Gymnasium Reinforcement Learning Library
Gymnasium provides a standard API for reinforcement learning environments, offering a diverse set of reference environments for research and development. It is the spiritual successor to OpenAI Gym, maintained by the Farama Foundation, and receives frequent minor releases with bug fixes, new features, and API improvements.

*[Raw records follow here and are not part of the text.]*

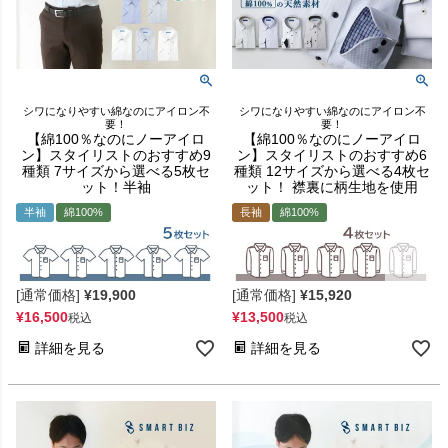
シワになりやすい綿なのにアイロン不
シワになりやすい綿なのにアイロン不
要！
要！
【綿100％なのにノーアイロ
【綿100％なのにノーアイロ
ン】スタイリストのおすすめ9
ン】スタイリストのおすすめ6
種類 7サイズから選べる5枚セ
種類 12サイズから選べる4枚セ
ット！半袖
ット！ 襟裏に柄生地を使用
半袖
綿100%
長袖
綿100%
[通常価格]
¥
19,900
[通常価格]
¥
15,920
¥
16,500
¥
13,500
税込
税込
詳細を見る
詳細を見る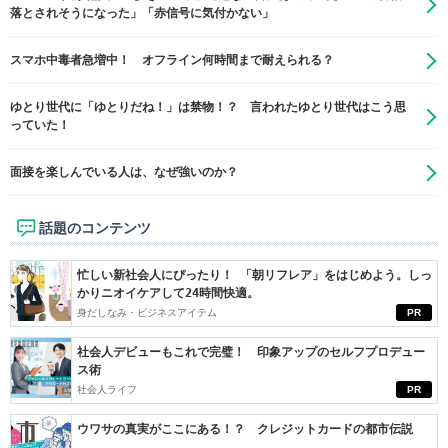
落とされそうになった」「赤信号に気付かない」
スマホ中毒者急増中！ オフライン何時間まで耐えられる？
ゆとり世代に「ゆとりだね！」は禁物！？ 言われたゆとり世代はこう思
っていた！
面接を楽しんでいる人は、なぜ強いのか？
話題のコンテンツ
忙しい新社会人にぴったり！ 「朝リフレア」をはじめよう。しっ
かりニオイケアして24時間快適。
身だしなみ・ビジネスアイテム
PR
社会人デビューもこれで完璧！ 印象アップのセルフプロデュー
ス術
社会人ライフ
PR
ウワサの真実がここにある！？ クレジットカードの都市伝説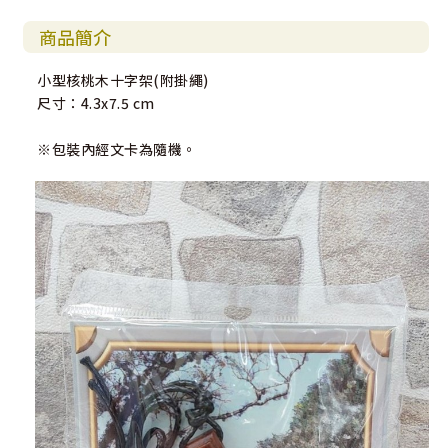
商品簡介
小型核桃木十字架(附掛繩)
尺寸：4.3x7.5 cm
※包裝內經文卡為隨機。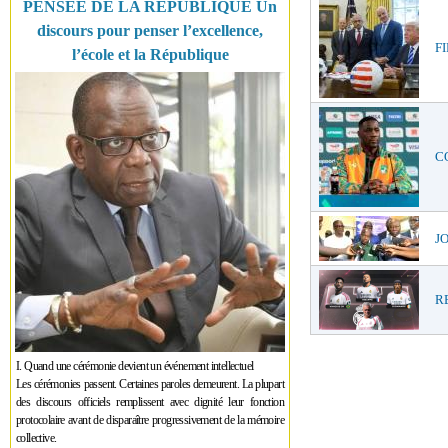
PENSÉE DE LA RÉPUBLIQUE Un
discours pour penser l’excellence,
FI
l’école et la République
CO
JO
RE
I. Quand une cérémonie devient un événement intellectuel
Les cérémonies passent. Certaines paroles demeurent. La plupart
des discours officiels remplissent avec dignité leur fonction
protocolaire avant de disparaître progressivement de la mémoire
collective.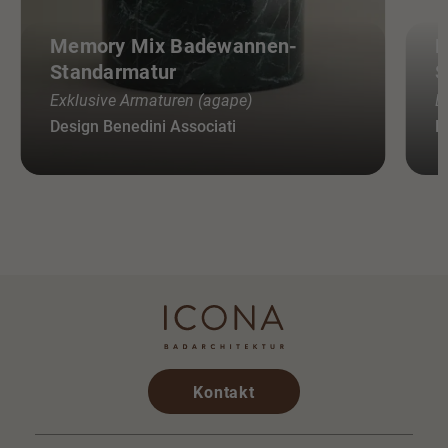
Memory Mix Badewannen-
M
Standarmatur
S
Exklusive Armaturen (agape)
E
Design Benedini Associati
D
Kontakt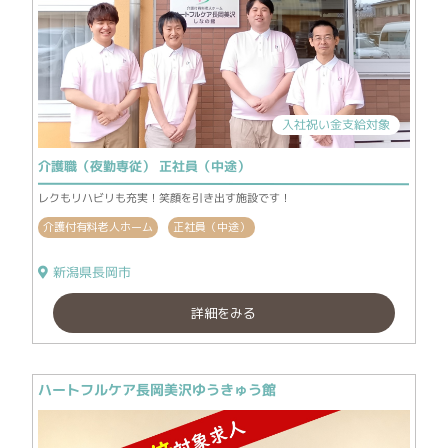
入社祝い金支給対象
介護職（夜勤専従） 正社員（中途）
レクもリハビリも充実！笑顔を引き出す施設です！
介護付有料老人ホーム
正社員（中途）
新潟県長岡市
詳細をみる
ハートフルケア長岡美沢ゆうきゅう館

The current version is 1.2.3.
Warnings
- breaking The library package name changed from `gym` to `gymnasium` starting with v0.29.0 and definitively from v1.0.0. All imports must be updated.
- breaking The `Env.reset()` method now returns a tuple `(observation, info)` instead of just `observation`. The `info` dictionary provides additional diagnostic information.
- breaking The `Env.step()` method now returns `(observation, reward, terminated, truncated, info)`. The single boolean `done` has been split into `terminated` (true if the environment reached a terminal state) and `truncated` (true if the episode ended due to a time limit or other external factor).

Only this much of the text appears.